Because of that work, either through wage enhancement, bursaries, training seats, we’ve heard many stories across the province. The opposition can make all the noise they want, but these are the stories from real people and early childhood educators.

I met an early childhood educator, Kim, who was almost leaving the field because she could not afford her own child care. She was struggling with low wages. She works for a really good non-profit in the Lower Mainland, but she could not make ends meet for her family. When she was about to think about leaving her profession, the wage enhancement came in, and her child got into a child care centre that offers affordable child care. Because of that, she was able to stay in the workforce. And when I met her….

Kim’s story is not alone. I’ve met many early childhood educators. I met a friend — I bumped into them in a playground — who said: “Katrina, I’ve been hoping to connect with you to thank you, because my wife is an early childhood educator.” Because of the wage enhancement, because they were able to get the affordable child care benefit, they finally were able to afford a small condo in Port Moody to be able to start their family together. Those stories are across the province.

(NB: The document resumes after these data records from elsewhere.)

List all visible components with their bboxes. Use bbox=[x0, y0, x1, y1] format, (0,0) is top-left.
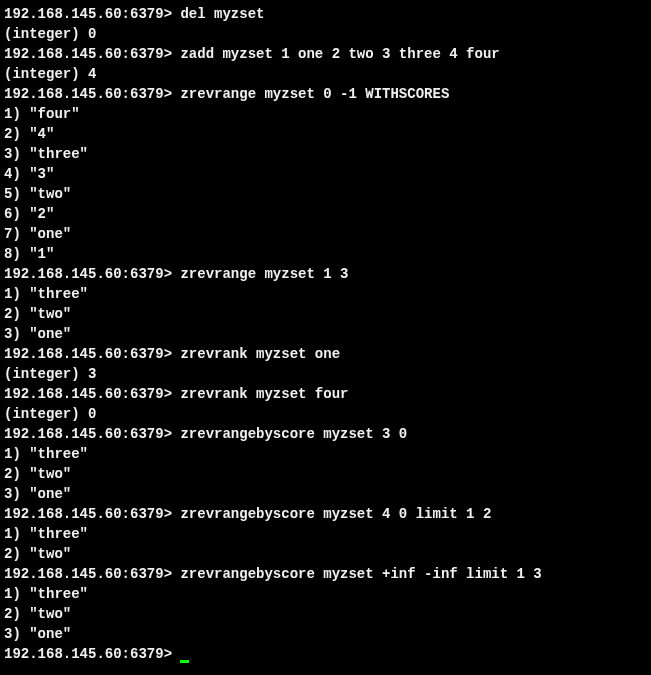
command-text: zrevrangebyscore myzset 3 0 bbox=[180, 426, 407, 442]
cursor-icon bbox=[180, 660, 189, 663]
command-line: 192.168.145.60:6379> zrevrange myzset 1 … bbox=[4, 264, 647, 284]
prompt: 192.168.145.60:6379> bbox=[4, 386, 180, 402]
prompt: 192.168.145.60:6379> bbox=[4, 346, 180, 362]
output-line: 2) "two" bbox=[4, 544, 647, 564]
output-line: 6) "2" bbox=[4, 204, 647, 224]
output-line: 2) "two" bbox=[4, 304, 647, 324]
prompt: 192.168.145.60:6379> bbox=[4, 86, 180, 102]
command-text: del myzset bbox=[180, 6, 264, 22]
output-line: 5) "two" bbox=[4, 184, 647, 204]
command-line: 192.168.145.60:6379> zrevrangebyscore my… bbox=[4, 504, 647, 524]
output-line: 3) "one" bbox=[4, 624, 647, 644]
output-line: (integer) 0 bbox=[4, 404, 647, 424]
prompt: 192.168.145.60:6379> bbox=[4, 566, 180, 582]
prompt: 192.168.145.60:6379> bbox=[4, 266, 180, 282]
prompt: 192.168.145.60:6379> bbox=[4, 426, 180, 442]
current-prompt-line[interactable]: 192.168.145.60:6379> bbox=[4, 644, 647, 664]
output-line: 1) "three" bbox=[4, 444, 647, 464]
output-line: 1) "three" bbox=[4, 524, 647, 544]
command-text: zrevrank myzset four bbox=[180, 386, 348, 402]
prompt: 192.168.145.60:6379> bbox=[4, 6, 180, 22]
prompt: 192.168.145.60:6379> bbox=[4, 506, 180, 522]
command-text: zrevrange myzset 1 3 bbox=[180, 266, 348, 282]
output-line: 2) "two" bbox=[4, 464, 647, 484]
output-line: 4) "3" bbox=[4, 164, 647, 184]
command-text: zrevrangebyscore myzset 4 0 limit 1 2 bbox=[180, 506, 491, 522]
output-line: 2) "4" bbox=[4, 124, 647, 144]
output-line: 3) "three" bbox=[4, 144, 647, 164]
command-text: zrevrange myzset 0 -1 WITHSCORES bbox=[180, 86, 449, 102]
prompt: 192.168.145.60:6379> bbox=[4, 646, 180, 662]
command-line: 192.168.145.60:6379> zrevrank myzset one bbox=[4, 344, 647, 364]
command-line: 192.168.145.60:6379> del myzset bbox=[4, 4, 647, 24]
output-line: 1) "four" bbox=[4, 104, 647, 124]
output-line: 3) "one" bbox=[4, 484, 647, 504]
output-line: 1) "three" bbox=[4, 284, 647, 304]
command-line: 192.168.145.60:6379> zrevrank myzset fou… bbox=[4, 384, 647, 404]
output-line: 1) "three" bbox=[4, 584, 647, 604]
command-line: 192.168.145.60:6379> zrevrange myzset 0 … bbox=[4, 84, 647, 104]
output-line: (integer) 0 bbox=[4, 24, 647, 44]
command-line: 192.168.145.60:6379> zadd myzset 1 one 2… bbox=[4, 44, 647, 64]
command-line: 192.168.145.60:6379> zrevrangebyscore my… bbox=[4, 424, 647, 444]
output-line: 2) "two" bbox=[4, 604, 647, 624]
output-line: 7) "one" bbox=[4, 224, 647, 244]
output-line: 3) "one" bbox=[4, 324, 647, 344]
command-line: 192.168.145.60:6379> zrevrangebyscore my… bbox=[4, 564, 647, 584]
command-text: zrevrangebyscore myzset +inf -inf limit … bbox=[180, 566, 541, 582]
output-line: 8) "1" bbox=[4, 244, 647, 264]
terminal[interactable]: 192.168.145.60:6379> del myzset(integer)… bbox=[4, 4, 647, 664]
output-line: (integer) 4 bbox=[4, 64, 647, 84]
command-text: zadd myzset 1 one 2 two 3 three 4 four bbox=[180, 46, 499, 62]
prompt: 192.168.145.60:6379> bbox=[4, 46, 180, 62]
output-line: (integer) 3 bbox=[4, 364, 647, 384]
command-text: zrevrank myzset one bbox=[180, 346, 340, 362]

We are continuing to invest in this sector, including supporting over 1,100 training seats, looking at dual-credit programs, work-integrated pilot, bursaries, pedagogy programs. There are so many programs, and I would encourage the opposition members to look into some of our programs and hear the stories and the impact — the positive benefits and the impacts that have been brought to early childhood educators.

Earlier this summer…. Our ministry and our team worked really hard throughout the summer to make sure we also work with the federal government, again, on making sure that we can bring universal child care to B.C. families as B.C. becomes the first province to implement the national child care plan. That includes a commitment to build a wage grid, which has been something that early childhood educators and professionals have been calling for, for years. We’re working hard on that.

Building an inclusive universal child care system is really the largest social policy shift that our province has seen in decades. We are building a new social program. I hope, regardless of all the members’ political colours, we come together to work on this plan together.

This has been historical. The child care sector across Canada, especially from B.C., has been so excited about all the changes. The legislation that we are introducing today, whether it’s the Early Learning and Child Care Act or the Early Childhood Educators Act that I’m speaking to right now, will really help to make sure we go on this journey to create this new social program.

This is historical. This has never happened in B.C. before. By introducing the early childhood educators legislation, we’ll improve the quality and consistency of training for early childhood educators. We are making sure we are prepared for the future growth in the sector to meet the future demands of families and also the very diverse needs of families.

We know investing in early childhood education and supporting professionals is also critical to gender equity. So 97 percent of early childhood educators in B.C. are women. Women and mothers have historically been taking the responsibility of looking after our young children. This Early Childhood Educators Act will ensure that we create a more equitable society. It will help to ensure children get the best start in life with professional, caring, skilled educators who are valued and supported. It will ensure early childhood educators receive the support and recognition that they deserve.

I really want to take this opportunity to thank all the early learning care professionals, families and advocates who have been pushing hard and asking the government to invest in creating an inclusive universal child care system.

[6:05 p.m.]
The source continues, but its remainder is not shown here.